On April 26, 2026, OpenAI announced the GPT-5.5 Biosecurity Bug Bounty Program, open to researchers worldwide, with the goal of finding a universal method to bypass the model’s “five biosecurity challenge questions.” The maximum prize is $25,000, with testing limited to the Codex environment.
The Five Challenges
The program’s core is five biosecurity challenge questions covering different difficulty levels from basic knowledge queries to operational instructions. Participants need to find a universal method that can bypass all five defenses simultaneously, rather than a single-question-specific solution.
This design reflects OpenAI’s systematic understanding of biosecurity risks: one-off prompt bypasses are not the concern; what’s truly dangerous is a universal jailbreak path that can be repeatedly exploited.
Why GPT-5.5
GPT-5.5 was officially released on April 23, 2026, as the first public version of OpenAI’s new “Spud” pre-training architecture. Compared to GPT-5.4, it shows significant improvements in code self-check iteration, deep research assistance, and cross-tool collaboration.
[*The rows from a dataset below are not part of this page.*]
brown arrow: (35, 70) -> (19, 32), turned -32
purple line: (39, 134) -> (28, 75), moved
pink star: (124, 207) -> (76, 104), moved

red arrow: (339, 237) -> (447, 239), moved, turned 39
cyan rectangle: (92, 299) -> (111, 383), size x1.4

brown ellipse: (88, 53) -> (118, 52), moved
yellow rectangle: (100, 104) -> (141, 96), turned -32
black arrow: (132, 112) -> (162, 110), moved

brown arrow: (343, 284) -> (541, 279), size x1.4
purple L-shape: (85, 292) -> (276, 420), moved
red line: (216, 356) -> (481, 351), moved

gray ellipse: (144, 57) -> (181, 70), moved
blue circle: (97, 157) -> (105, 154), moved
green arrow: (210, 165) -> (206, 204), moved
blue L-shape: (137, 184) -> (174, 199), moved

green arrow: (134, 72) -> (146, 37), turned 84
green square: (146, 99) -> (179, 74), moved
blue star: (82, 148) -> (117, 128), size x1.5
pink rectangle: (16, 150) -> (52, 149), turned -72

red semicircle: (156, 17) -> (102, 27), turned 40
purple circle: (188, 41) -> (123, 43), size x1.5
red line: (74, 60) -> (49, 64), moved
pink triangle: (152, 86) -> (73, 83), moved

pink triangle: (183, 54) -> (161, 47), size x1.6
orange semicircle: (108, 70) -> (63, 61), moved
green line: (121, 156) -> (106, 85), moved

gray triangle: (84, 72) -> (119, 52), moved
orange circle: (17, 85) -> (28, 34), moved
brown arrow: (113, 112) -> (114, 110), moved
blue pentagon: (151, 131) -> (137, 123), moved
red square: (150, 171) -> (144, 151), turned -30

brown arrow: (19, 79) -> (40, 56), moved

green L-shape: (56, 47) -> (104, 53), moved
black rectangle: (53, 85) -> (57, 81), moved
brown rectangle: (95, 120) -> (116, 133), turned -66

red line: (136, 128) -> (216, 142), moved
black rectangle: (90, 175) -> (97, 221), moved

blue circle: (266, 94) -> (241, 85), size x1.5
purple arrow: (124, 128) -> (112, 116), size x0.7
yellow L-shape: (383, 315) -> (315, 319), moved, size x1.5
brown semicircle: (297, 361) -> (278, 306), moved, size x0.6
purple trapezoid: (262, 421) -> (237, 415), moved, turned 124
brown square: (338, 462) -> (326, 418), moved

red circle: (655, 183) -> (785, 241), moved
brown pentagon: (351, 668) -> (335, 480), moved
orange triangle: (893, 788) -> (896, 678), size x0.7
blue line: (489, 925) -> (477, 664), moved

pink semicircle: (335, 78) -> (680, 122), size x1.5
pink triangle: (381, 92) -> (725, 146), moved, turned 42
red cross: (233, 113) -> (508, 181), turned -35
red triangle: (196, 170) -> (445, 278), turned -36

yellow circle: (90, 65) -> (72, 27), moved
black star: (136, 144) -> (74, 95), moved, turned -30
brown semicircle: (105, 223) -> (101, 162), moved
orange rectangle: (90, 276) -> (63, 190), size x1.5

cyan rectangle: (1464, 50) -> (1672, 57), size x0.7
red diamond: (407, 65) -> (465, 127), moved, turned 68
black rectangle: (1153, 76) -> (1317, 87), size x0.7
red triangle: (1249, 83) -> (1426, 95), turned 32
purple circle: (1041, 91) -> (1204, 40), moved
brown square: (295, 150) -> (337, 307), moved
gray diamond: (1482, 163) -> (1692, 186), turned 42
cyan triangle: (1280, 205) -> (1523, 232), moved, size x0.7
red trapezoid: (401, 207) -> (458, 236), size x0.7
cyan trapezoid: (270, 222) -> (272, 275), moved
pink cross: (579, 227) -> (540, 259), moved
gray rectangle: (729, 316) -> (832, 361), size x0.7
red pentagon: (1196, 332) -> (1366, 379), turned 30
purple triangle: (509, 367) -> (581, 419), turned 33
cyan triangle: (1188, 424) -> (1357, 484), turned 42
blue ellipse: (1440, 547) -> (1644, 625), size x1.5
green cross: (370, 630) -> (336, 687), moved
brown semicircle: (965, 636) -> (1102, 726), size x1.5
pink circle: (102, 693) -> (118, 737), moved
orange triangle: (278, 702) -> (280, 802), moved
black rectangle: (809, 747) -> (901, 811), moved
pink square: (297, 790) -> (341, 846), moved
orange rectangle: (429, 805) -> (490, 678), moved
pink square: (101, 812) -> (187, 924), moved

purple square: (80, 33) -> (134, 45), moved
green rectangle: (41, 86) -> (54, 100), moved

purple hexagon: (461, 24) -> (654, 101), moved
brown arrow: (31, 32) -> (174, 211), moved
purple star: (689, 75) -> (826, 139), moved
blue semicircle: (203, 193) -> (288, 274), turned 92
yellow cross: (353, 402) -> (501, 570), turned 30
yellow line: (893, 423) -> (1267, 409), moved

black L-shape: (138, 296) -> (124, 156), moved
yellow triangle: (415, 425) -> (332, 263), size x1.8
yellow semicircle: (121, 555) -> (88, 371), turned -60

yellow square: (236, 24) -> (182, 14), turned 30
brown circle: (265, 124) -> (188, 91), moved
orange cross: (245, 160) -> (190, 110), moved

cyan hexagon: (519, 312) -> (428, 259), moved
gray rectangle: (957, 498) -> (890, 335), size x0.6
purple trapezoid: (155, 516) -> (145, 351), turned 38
Greater capability means higher potential risk. A smarter model, if misused for synthesizing harmful biological agents or designing dangerous compounds, could cause harm far exceeding previous model versions. OpenAI’s decision to launch the bounty program just three days after GPT-5.5’s release shows that biosecurity is a priority in its product launch process.
Industry Trends
AI model biosecurity has become a core topic in AI governance in 2026. As models’ capabilities in science, coding, and cross-domain reasoning rapidly improve, academia and policymakers are increasingly concerned about AI being misused in biological, chemical, and other high-risk domains.
Previous GPT-5.4 and Claude Opus 4.7 already have built-in biosecurity guardrails, but proactively inviting external researchers to find vulnerabilities through a bounty program reflects a “red team testing” strategy—better to pay security experts to find vulnerabilities than wait for them to be maliciously exploited.
The $25,000 prize is not outstanding in traditional software bug bounty territory, but for a targeted challenge in a specific vertical domain, it’s enough to attract professional AI security research teams.
Market Outlook
OpenAI’s biosecurity bounty program sends a clear signal: frontier model companies are shifting security from “reactive patching” to “proactive defense.” For developers, this means that when using GPT-5.5 for tasks involving biological, chemical, or other high-risk domains, they cannot rely solely on the model’s built-in safety guardrails—additional review and control layers are needed.
For the industry, this “open challenge” model may become the standard practice for AI safety evaluation—not just internal testing, but inviting the global security community to participate jointly.